How Many Topologies on a Finite Set?
Thomas Haeberlen
How many topologies (up to homeomorphism) can be defined on a finite set
with n elements?
Can anyone give me a good reference to the answer for that question? Is
there a "simple" formula for the number of "different" topologies,
depending on n? Or is this another simple question with a complicated
answer?
The "standard textbooks" in Topology don't seem to deal with this
question so I wonder where the answer could be found. Maybe it can be
given by using Combinatorics or something like that?

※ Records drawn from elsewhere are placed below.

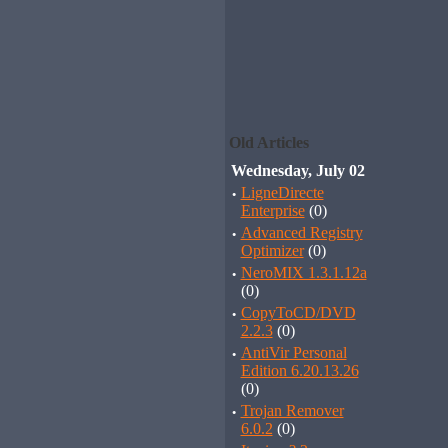
Old Articles
Wednesday, July 02
·
LigneDirecte
Enterprise
(0)
·
Advanced Registry
Optimizer
(0)
·
NeroMIX 1.3.1.12a
(0)
·
CopyToCD/DVD
2.2.3
(0)
·
AntiVir Personal
Edition 6.20.13.26
(0)
·
Trojan Remover
6.0.2
(0)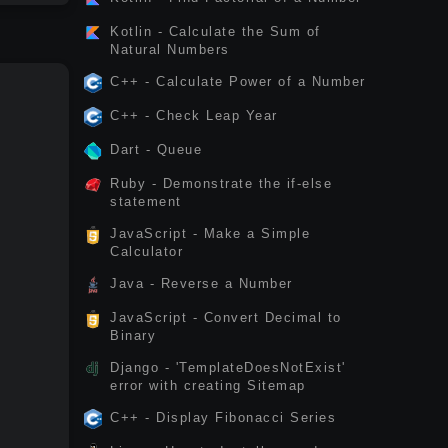
Kotlin - Calculate the Sum of
Natural Numbers
C++ - Calculate Power of a Number
C++ - Check Leap Year
Dart - Queue
Ruby - Demonstrate the if-else
statement
JavaScript - Make a Simple
Calculator
Java - Reverse a Number
JavaScript - Convert Decimal to
Binary
Django - 'TemplateDoesNotExist'
error with creating Sitemap
C++ - Display Fibonacci Series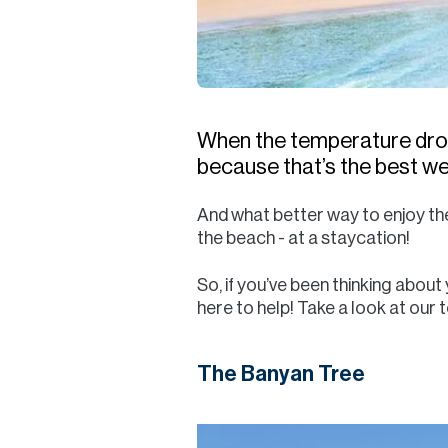
When the temperature drops 
because that’s the best we’l
And what better way to enjoy the
the beach - at a staycation!
So, if you’ve been thinking abou
here to help! Take a look at our t
The Banyan Tree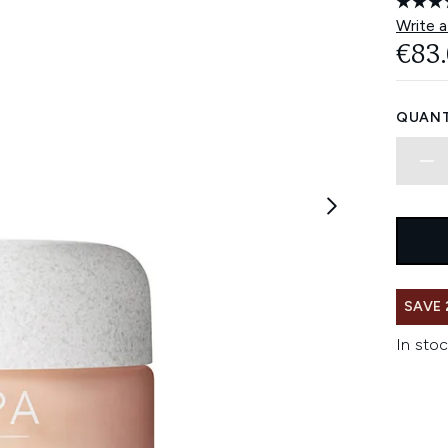
Write a
€83
QUANT
SAVE 
In stoc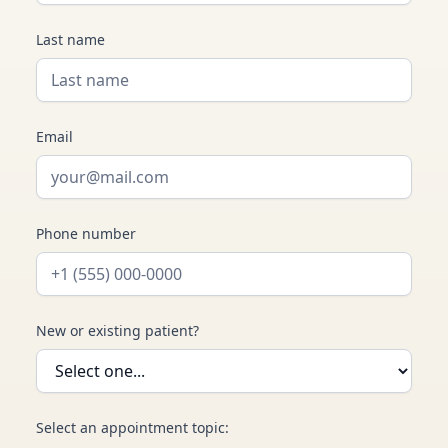
Last name
Email
Phone number
New or existing patient?
Select an appointment topic: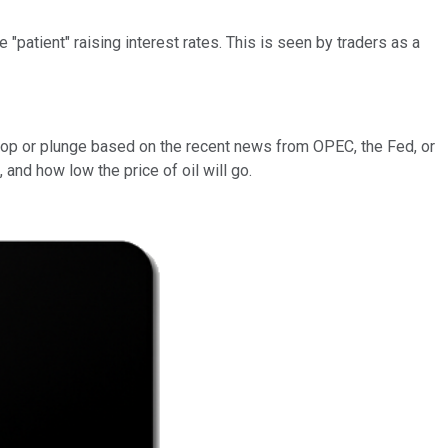
"patient" raising interest rates. This is seen by traders as a
.
l pop or plunge based on the recent news from OPEC, the Fed, or
 and how low the price of oil will go.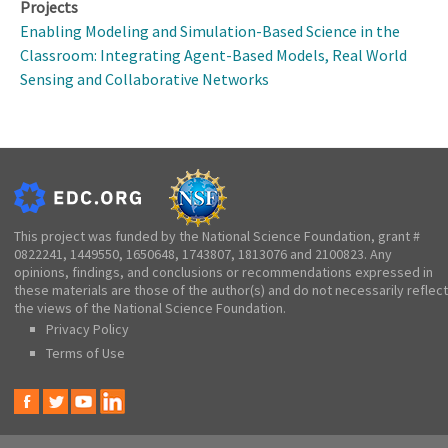
Projects
Enabling Modeling and Simulation-Based Science in the
Classroom: Integrating Agent-Based Models, Real World
Sensing and Collaborative Networks
This project was funded by the National Science Foundation, grant #
0822241, 1449550, 1650648, 1743807, 1813076 and 2100823. Any
opinions, findings, and conclusions or recommendations expressed in
these materials are those of the author(s) and do not necessarily reflect
the views of the National Science Foundation.
Privacy Policy
Terms of Use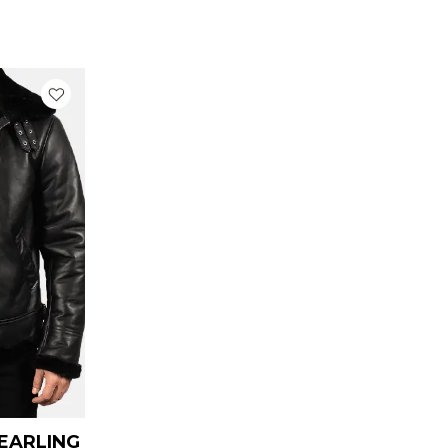
urrent
rice
:
 179.00.
HEARLING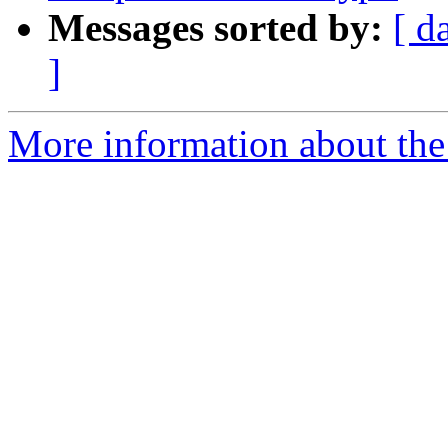
Messages sorted by:
[ d
]
More information about the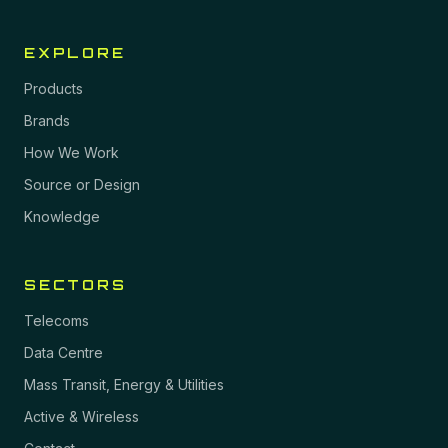
EXPLORE
Products
Brands
How We Work
Source or Design
Knowledge
SECTORS
Telecoms
Data Centre
Mass Transit, Energy & Utilities
Active & Wireless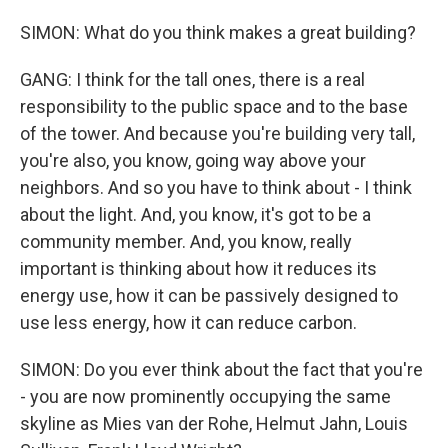
SIMON: What do you think makes a great building?
GANG: I think for the tall ones, there is a real
responsibility to the public space and to the base
of the tower. And because you're building very tall,
you're also, you know, going way above your
neighbors. And so you have to think about - I think
about the light. And, you know, it's got to be a
community member. And, you know, really
important is thinking about how it reduces its
energy use, how it can be passively designed to
use less energy, how it can reduce carbon.
SIMON: Do you ever think about the fact that you're
- you are now prominently occupying the same
skyline as Mies van der Rohe, Helmut Jahn, Louis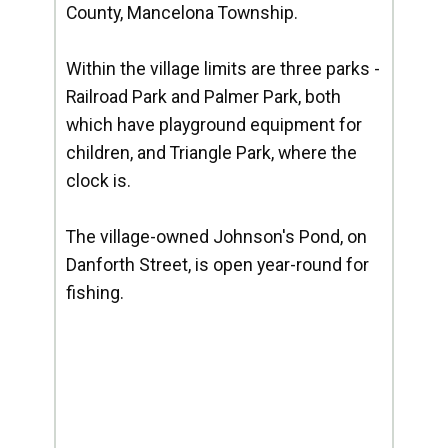
County, Mancelona Township.
Within the village limits are three parks -
Railroad Park and Palmer Park, both
which have playground equipment for
children, and Triangle Park, where the
clock is.
The village-owned Johnson's Pond, on
Danforth Street, is open year-round for
fishing.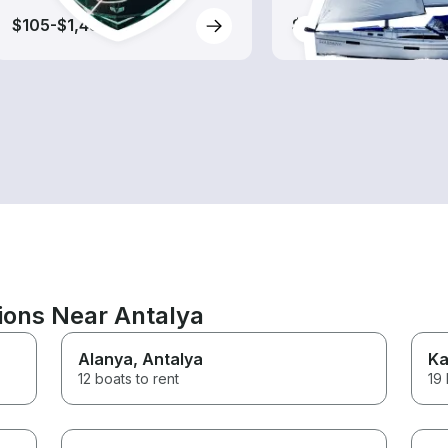
$105-$1,485
$250-$1,990
ions Near Antalya
Alanya
, Antalya
Ka
12 boats to rent
19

Any hints will be appreciated. Thanks in advance.
Thomas Haeberlen
--
Email: haeb...@cip.mathematik.uni-stuttgart.de
WWW: http://www.mathematik.uni-stuttgart.de/CIP/haeberts/homepage.html
Richard Bumby
Thomas Haeberlen <haeb...@cip.mathematik.uni-stuttgart.de> writes:
>How many topologies (up to homeomorphism) can be defined on a finite set
>with n elements?
>Can anyone give me a good reference to the answer for that question?
>...............<snip>.............
The standard reference is:
J. W. Evans, F. Harary and M. S. Lynn; On the computer enumeration of
finite topologies; Comm. Assoc. Computing Mach. 10 (1967), 295--298.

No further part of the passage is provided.